Les deux auteures, favorables à la sortie de l'Union européenne, se sont rencontrées par l'intermédiaire d'un ami et se sont rapidement trouvé un point commun: la détestation du regard accusateur porté par ceux qui ont voté contre le Brexit, en particulier les milieux artistiques londoniens, sur les gens comme elles. D'où "People like us".
"C'est ce qu'ils appellent la projection. Tout ce dont ils nous accusent, c'est ce qu'ils sont: une petite clique monoculturelle", s'emporte Julie Burchill, 59 ans. "Ils nous traitent de réactionnaires mais refusent de nous écouter", dit-elle à l'AFP.
Jane Robins, 60 ans, a été invitée à six fêtes de Noël en 2016, six mois après le vote du Brexit, et a préféré éviter de s'y rendre : "je savais qu'ils feraient tous grise mine.

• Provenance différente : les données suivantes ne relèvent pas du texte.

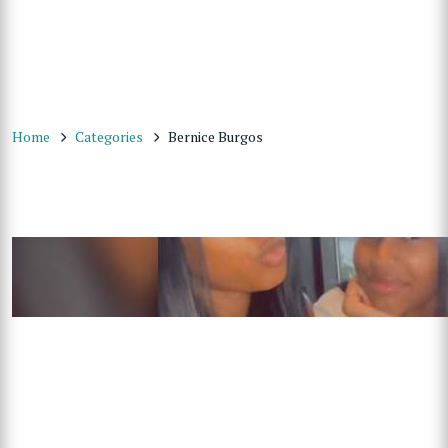
Home
Categories
Bernice Burgos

Je les voyais déjà en train de ruminer et de me regarder comme si j'étais fautive", explique-t-elle à l'AFP
"People like us" évoque l'amitié entre cinq Londoniens qui se réunissent chaque mois pour discuter livres, dans la période entourant le référendum de juin 2016.
- Tristesse ou révolution -
Il y a Ralph, pontifiant et propriétaire d'une maison à Florence, en Italie, Clémence, sa petite amie française bien-pensante, Will l'indécis et éternel optimiste, la pragmatique Stacey et Frances, à la descente facile et aux jugements à l'emporte-pièce. Un groupe au sein duquel on trouve des sous-groupes: Ralph, Stacey et Will se sont rencontrés sur les bancs de l'université d'Oxford; Ralph, Clemence et Will veulent rester dans l'UE, Stacey et Frances veulent en sortir, au prix pour la seconde d'une rupture avec sa petite-amie pro-UE.

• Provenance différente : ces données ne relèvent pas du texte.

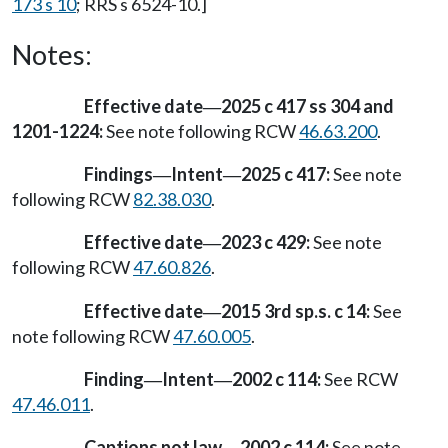
173 s 10
; RRS s 6524-10.]
Notes:
Effective date
2025 c 417 ss 304 and
—
1201-1224:
See note following RCW
46.63.200
.
Findings
Intent
2025 c 417:
See note
—
—
following RCW
82.38.030
.
Effective date
2023 c 429:
See note
—
following RCW
47.60.826
.
Effective date
2015 3rd sp.s. c 14:
See
—
note following RCW
47.60.005
.
Finding
Intent
2002 c 114:
See RCW
—
—
47.46.011
.
Captions not law
2002 c 114:
See note
—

Leur mini cercle littéraire se tient dans l'appartement de Ralph, à Islington, quartier bobo par excellence. La tension est palpable mais reste d'abord cantonnée à quelques piques acerbes. Avant d'éclater au grand jour et que les émotions ne débordent.

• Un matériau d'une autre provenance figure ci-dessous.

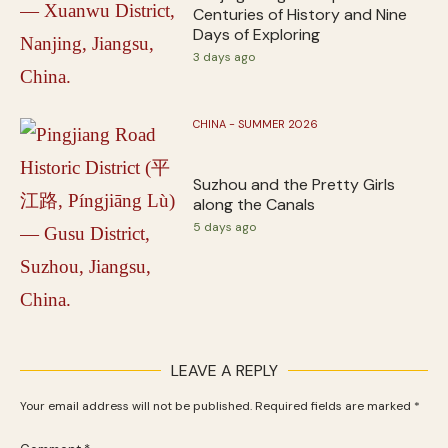
Centuries of History and Nine
Days of Exploring
3 days ago
CHINA - SUMMER 2026
Suzhou and the Pretty Girls
along the Canals
5 days ago
LEAVE A REPLY
Your email address will not be published.
Required fields are marked
*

Au lendemain du référendum, Ralph plonge dans une immense tristesse quand Stacey se réjouit de "vivre une révolution" qui lui permet de "ressentir enfin quelque chose". Les prises de bec dégénèrent en querelles et entraînent la dissolution du groupe d'amis, chaque camp se montrant incapable de supporter l'attitude de l'autre.
Si le Brexit constitue la trame principale, la pièce s'intéresse plus largement aux limites des amitiés modernes dans un monde où les réseaux sociaux encouragent les prises de position tranchées.
"C'est proche du lynchage", dénonce Jane Robins. "Parce qu'on a voté pour le Brexit, ils nous considèrent comme le diable", ajoute-t-elle, parlant d'un "syndrome du Brexit". "Qu'est-il donc arrivé à notre société pour nous empêcher d'être amis avec des gens à cause de ce vote? C'est bizarre".
La pièce, qui se joue jusqu'au 20 octobre dans le petit Union Theatre, affiche tous les soirs complet, au grand étonnement de ses auteures. Etant donné l'ambiance pro-UE de Londres, elles ne s'attendaient même pas à être programmées par un théâtre, se préparant plutôt à devoir se rabattre sur l'arrière-salle d'un pub.
Forte de leur succès, elles espèrent désormais poursuivre l'aventure dans un espace plus grand et se rendre aussi au coeur des territoires qui ont voté Brexit.
"Nous voulons emmener la pièce aux gens qui ont peur d'aller au théâtre à cause de ceux qui les regardent de haut pour leur vote", dit Julie Burchill.